- **What to produce**
Find the string "ricottacreme" in the records. Copy each line that has it.

Page-level text extractions:
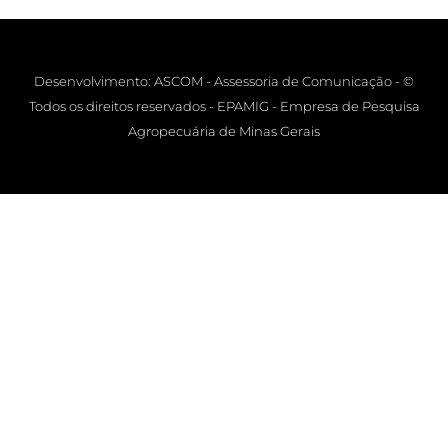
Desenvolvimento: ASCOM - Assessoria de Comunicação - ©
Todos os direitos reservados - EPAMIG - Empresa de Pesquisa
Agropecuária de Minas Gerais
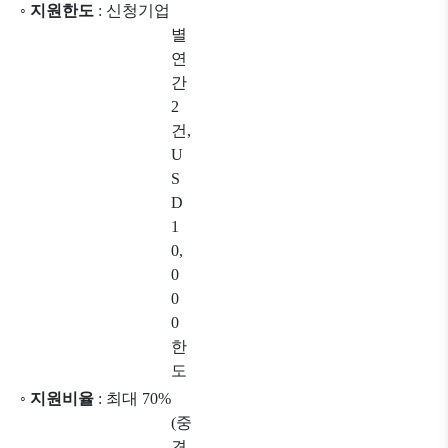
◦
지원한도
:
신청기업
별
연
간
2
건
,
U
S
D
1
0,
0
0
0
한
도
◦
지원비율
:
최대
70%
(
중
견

* * *

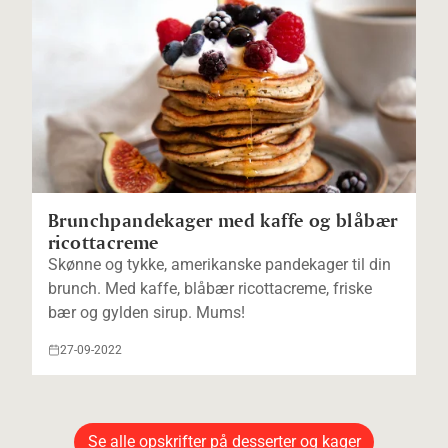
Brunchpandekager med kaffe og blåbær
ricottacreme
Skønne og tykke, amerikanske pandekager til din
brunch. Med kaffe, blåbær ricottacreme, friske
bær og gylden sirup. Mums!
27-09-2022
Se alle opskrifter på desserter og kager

- **Output for this exercise**
ricottacreme
brunch. Med kaffe, blåbær ricottacreme, friske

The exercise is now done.